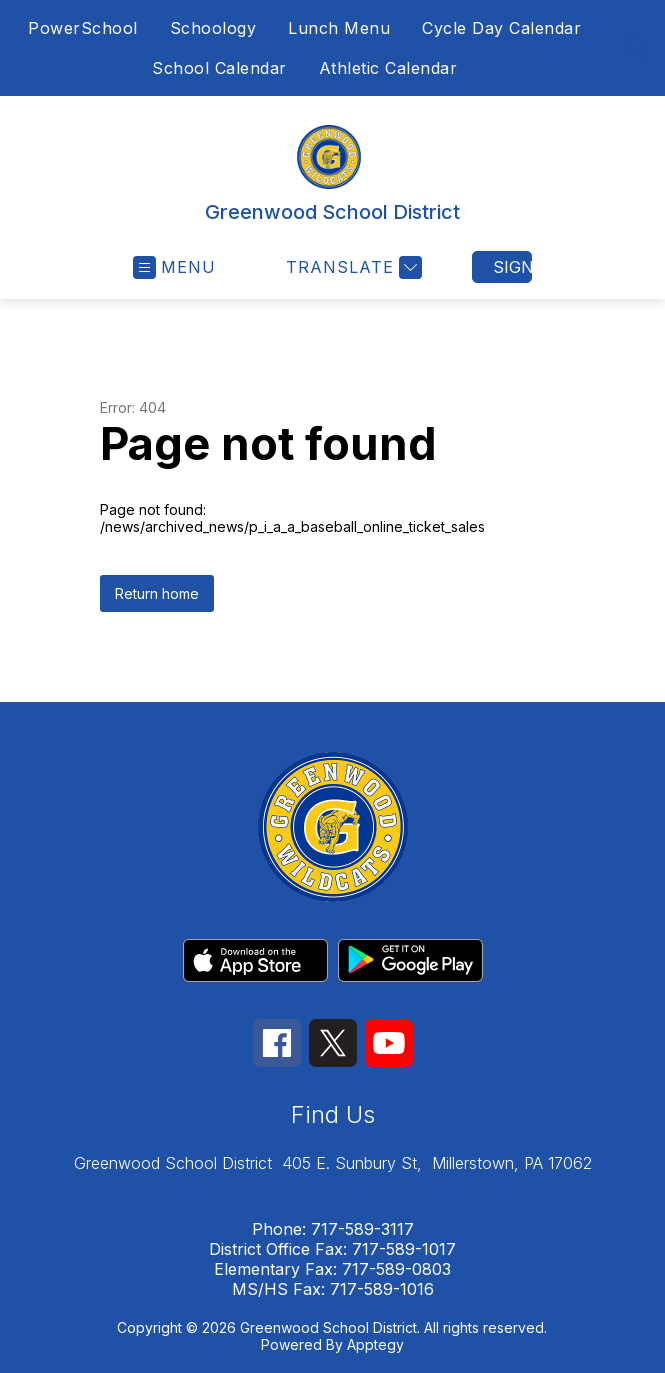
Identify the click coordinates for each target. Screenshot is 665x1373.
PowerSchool (83, 28)
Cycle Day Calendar (501, 28)
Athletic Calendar (388, 68)
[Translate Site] (351, 267)
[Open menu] (174, 267)
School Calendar (219, 68)
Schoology (213, 28)
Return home (157, 593)
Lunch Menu (339, 28)
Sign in (512, 267)
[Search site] (637, 48)
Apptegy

════

## EXERCISE DESCRIPTION
Only the line that contains "[Open menu] (174, 267)" and the lines after it, through the end of the data above, are to be repeated exactly.

## TASK SOLUTION
[Open menu] (174, 267)
School Calendar (219, 68)
Schoology (213, 28)
Return home (157, 593)
Lunch Menu (339, 28)
Sign in (512, 267)
[Search site] (637, 48)
Apptegy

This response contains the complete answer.